You probably knew all about this already—but in case you're as benighted as I am, you can read more here.

From the story:

The connection is not quite as odd as it might appear. At this time the new agency, staffed mainly by Yale and Harvard graduates, many of whom collected art and wrote novels in their spare time, was a haven of liberalism when compared with a political world dominated by McCarthy or with J Edgar Hoover's FBI. If any official institution was in a position to celebrate the collection of Leninists, Trotskyites and heavy drinkers that made up the New York School, it was the CIA...

The CIA created front organizations, like the "Congress for Cultural Freedom" to promote its secret agenda to promote abstract expresssionism. (How things have changed!)

This organisation [the Congress for Cultural Freedom] put together several exhibitions of Abstract Expressionism during the 1950s. One of the most significant, "The New American Painting", visited every big European city in 1958-59...

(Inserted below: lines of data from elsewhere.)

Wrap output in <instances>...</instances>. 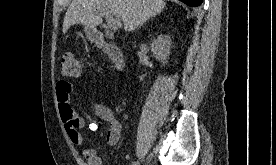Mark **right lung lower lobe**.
Returning a JSON list of instances; mask_svg holds the SVG:
<instances>
[{
    "label": "right lung lower lobe",
    "instance_id": "right-lung-lower-lobe-1",
    "mask_svg": "<svg viewBox=\"0 0 276 165\" xmlns=\"http://www.w3.org/2000/svg\"><path fill=\"white\" fill-rule=\"evenodd\" d=\"M180 1H182L183 3H185L191 7L199 6L203 2V0H180Z\"/></svg>",
    "mask_w": 276,
    "mask_h": 165
}]
</instances>
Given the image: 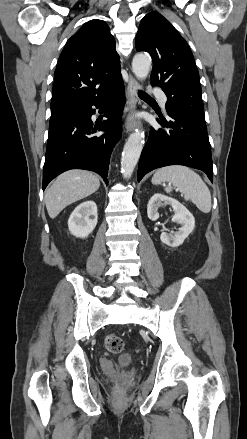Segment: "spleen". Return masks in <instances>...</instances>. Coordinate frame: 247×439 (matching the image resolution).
Wrapping results in <instances>:
<instances>
[{
  "label": "spleen",
  "instance_id": "obj_1",
  "mask_svg": "<svg viewBox=\"0 0 247 439\" xmlns=\"http://www.w3.org/2000/svg\"><path fill=\"white\" fill-rule=\"evenodd\" d=\"M162 182L172 185V187L165 188L167 193L175 187L184 194L185 200H191L201 212L207 214L211 211L210 191L201 177L192 169L181 165L158 169L152 177V183L157 185Z\"/></svg>",
  "mask_w": 247,
  "mask_h": 439
}]
</instances>
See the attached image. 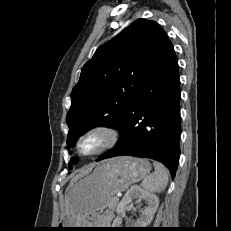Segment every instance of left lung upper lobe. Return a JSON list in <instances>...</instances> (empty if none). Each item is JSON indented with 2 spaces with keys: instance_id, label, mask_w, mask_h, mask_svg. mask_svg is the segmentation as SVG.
Returning <instances> with one entry per match:
<instances>
[{
  "instance_id": "1",
  "label": "left lung upper lobe",
  "mask_w": 231,
  "mask_h": 231,
  "mask_svg": "<svg viewBox=\"0 0 231 231\" xmlns=\"http://www.w3.org/2000/svg\"><path fill=\"white\" fill-rule=\"evenodd\" d=\"M166 38L158 23L138 19L97 48L71 93L67 145L93 127L117 128ZM76 162L71 158L69 168Z\"/></svg>"
}]
</instances>
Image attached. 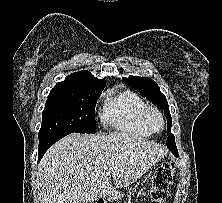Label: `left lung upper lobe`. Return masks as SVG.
Instances as JSON below:
<instances>
[{
    "label": "left lung upper lobe",
    "instance_id": "obj_1",
    "mask_svg": "<svg viewBox=\"0 0 222 203\" xmlns=\"http://www.w3.org/2000/svg\"><path fill=\"white\" fill-rule=\"evenodd\" d=\"M123 81L132 86L142 96L146 97L151 102L165 110L164 114L167 117L168 138L166 145L168 148L176 147L174 135L171 133V115L169 113V105L166 97L160 92L158 84L150 78L138 77L130 75L128 78H123Z\"/></svg>",
    "mask_w": 222,
    "mask_h": 203
}]
</instances>
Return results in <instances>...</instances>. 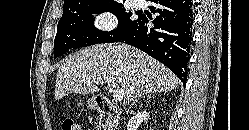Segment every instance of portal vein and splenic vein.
<instances>
[{
    "instance_id": "18ae733b",
    "label": "portal vein and splenic vein",
    "mask_w": 249,
    "mask_h": 130,
    "mask_svg": "<svg viewBox=\"0 0 249 130\" xmlns=\"http://www.w3.org/2000/svg\"><path fill=\"white\" fill-rule=\"evenodd\" d=\"M97 83L104 84L107 83V85L113 89V98L115 101H121L124 98V91L116 88V83L112 80L108 79H102V80H94Z\"/></svg>"
}]
</instances>
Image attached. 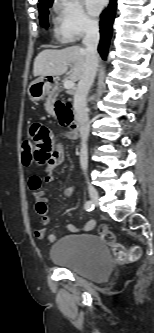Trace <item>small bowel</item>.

Because Abstract Expressionism was expensive to move around and exhibit, millionaires and museums were called into play. Pre-eminent among these was Nelson Rockefeller, whose mother had co-founded the Museum of Modern Art in New York. As president of what he called "Mummy's museum", Rockefeller was one of the biggest backers of Abstract Expressionism (which he called "free enterprise painting"). His museum was contracted to the Congress for Cultural Freedom to organise and curate most of its important art shows.